Road - class 2 togher, Kilmacshane, Co. Galway
Co. Galway |
Roads & Tracks
Beneath the bogland of Kilmacshane in County Galway lies a togher, a word that describes an ancient roadway built across wet or waterlogged ground using timber, brushwood, or other organic materials laid down to create a stable surface where none would otherwise exist.
These structures are among the more quietly remarkable survivals in the Irish archaeological record, preserved for centuries or even millennia by the very conditions that made them necessary in the first place. Peat bogs, airless and acidic, are extraordinary archives, capable of holding wood, leather, and rope in states of preservation that would be impossible in drier soils.

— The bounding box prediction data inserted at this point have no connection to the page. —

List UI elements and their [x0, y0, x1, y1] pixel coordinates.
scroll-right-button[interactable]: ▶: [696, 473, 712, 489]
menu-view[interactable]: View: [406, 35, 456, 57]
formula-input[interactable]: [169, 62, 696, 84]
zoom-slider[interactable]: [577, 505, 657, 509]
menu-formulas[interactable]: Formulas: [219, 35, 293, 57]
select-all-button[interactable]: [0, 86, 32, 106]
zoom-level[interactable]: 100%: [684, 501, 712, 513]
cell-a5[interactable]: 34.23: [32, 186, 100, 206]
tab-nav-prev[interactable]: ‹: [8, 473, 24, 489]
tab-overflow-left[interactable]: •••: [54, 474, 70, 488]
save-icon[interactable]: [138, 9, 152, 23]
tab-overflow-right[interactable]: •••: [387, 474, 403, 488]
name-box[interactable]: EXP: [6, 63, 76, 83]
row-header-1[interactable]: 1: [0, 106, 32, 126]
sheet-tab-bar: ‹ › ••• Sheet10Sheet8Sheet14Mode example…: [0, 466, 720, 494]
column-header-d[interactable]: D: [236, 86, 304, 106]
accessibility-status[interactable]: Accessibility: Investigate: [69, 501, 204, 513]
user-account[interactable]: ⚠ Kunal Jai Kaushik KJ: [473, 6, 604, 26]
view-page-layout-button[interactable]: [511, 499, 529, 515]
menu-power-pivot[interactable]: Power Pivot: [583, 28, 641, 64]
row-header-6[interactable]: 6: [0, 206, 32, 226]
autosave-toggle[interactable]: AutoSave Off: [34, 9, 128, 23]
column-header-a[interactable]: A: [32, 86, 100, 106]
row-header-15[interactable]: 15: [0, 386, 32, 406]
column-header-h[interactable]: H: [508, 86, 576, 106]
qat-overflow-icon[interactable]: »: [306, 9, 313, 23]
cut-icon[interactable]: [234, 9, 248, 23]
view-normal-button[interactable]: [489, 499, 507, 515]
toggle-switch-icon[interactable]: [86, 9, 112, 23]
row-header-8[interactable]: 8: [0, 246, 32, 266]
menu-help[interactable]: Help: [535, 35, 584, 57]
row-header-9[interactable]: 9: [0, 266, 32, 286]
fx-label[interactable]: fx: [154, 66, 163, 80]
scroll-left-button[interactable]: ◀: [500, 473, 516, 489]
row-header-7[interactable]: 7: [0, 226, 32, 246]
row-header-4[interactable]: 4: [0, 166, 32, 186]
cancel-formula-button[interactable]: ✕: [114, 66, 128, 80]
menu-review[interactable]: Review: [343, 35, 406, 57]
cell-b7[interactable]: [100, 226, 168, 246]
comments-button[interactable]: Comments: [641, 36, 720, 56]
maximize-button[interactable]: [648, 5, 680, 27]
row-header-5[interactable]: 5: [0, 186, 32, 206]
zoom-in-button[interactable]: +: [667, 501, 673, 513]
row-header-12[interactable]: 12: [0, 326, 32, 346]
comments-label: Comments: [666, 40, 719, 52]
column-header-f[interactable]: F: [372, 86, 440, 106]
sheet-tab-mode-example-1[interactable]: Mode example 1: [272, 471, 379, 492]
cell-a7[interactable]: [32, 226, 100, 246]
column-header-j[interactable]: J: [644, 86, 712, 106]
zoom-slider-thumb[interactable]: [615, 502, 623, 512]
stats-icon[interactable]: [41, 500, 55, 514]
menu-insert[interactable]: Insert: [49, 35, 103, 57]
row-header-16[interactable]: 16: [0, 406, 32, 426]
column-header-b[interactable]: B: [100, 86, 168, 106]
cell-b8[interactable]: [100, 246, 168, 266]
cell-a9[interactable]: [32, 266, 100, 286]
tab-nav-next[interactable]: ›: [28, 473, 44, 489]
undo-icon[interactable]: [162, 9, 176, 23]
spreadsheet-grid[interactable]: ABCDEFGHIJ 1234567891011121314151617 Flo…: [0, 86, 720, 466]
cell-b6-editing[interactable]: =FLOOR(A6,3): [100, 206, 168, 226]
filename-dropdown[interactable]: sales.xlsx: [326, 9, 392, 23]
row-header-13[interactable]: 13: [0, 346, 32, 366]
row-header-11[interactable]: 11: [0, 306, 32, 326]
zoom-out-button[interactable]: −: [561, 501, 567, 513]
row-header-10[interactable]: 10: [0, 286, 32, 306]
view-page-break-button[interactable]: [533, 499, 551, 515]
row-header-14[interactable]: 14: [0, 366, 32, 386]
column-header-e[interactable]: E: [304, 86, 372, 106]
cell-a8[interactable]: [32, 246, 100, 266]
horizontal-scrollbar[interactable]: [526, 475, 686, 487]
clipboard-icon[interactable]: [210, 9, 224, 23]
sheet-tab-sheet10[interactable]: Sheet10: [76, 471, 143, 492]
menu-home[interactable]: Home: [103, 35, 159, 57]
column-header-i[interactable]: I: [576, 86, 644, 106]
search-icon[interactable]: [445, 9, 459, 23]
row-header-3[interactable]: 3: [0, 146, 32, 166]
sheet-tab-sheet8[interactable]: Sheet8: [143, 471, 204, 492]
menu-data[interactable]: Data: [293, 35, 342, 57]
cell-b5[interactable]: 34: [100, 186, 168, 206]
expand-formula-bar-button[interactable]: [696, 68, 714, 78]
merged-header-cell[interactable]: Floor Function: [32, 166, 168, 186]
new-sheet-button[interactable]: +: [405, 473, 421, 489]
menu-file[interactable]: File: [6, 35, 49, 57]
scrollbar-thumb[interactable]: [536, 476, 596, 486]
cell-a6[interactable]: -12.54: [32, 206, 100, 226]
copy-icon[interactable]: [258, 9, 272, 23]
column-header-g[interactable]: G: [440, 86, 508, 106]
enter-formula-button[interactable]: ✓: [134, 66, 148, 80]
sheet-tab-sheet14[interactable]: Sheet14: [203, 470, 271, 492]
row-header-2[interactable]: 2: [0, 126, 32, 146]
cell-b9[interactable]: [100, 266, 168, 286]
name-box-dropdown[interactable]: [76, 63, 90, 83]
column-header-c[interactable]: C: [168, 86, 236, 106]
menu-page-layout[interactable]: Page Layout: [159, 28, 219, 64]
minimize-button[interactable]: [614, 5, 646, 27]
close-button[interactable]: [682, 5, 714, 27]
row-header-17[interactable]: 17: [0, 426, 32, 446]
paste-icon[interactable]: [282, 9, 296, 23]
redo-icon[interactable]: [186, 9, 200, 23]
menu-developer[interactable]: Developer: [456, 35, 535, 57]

Toghers are classified by construction type, and a class 2 togher typically refers to a roadway built with a more developed or structured form of timber laying than the simplest brushwood tracks, though the precise details of the Kilmacshane example remain undocumented in publicly available records. What is known is that it sits within a landscape that would have presented real challenges to movement in earlier centuries, when the midland and western bogs of Ireland were far more extensive and less drained than they are today. Roads of this kind were not incidental; they represent organised effort, an understanding of local terrain, and often a need to connect settlements, grazing lands, or resources across terrain that would otherwise have been impassable for much of the year. The Galway boglands have yielded other such finds over the decades, each one a trace of the ordinary infrastructure of past lives.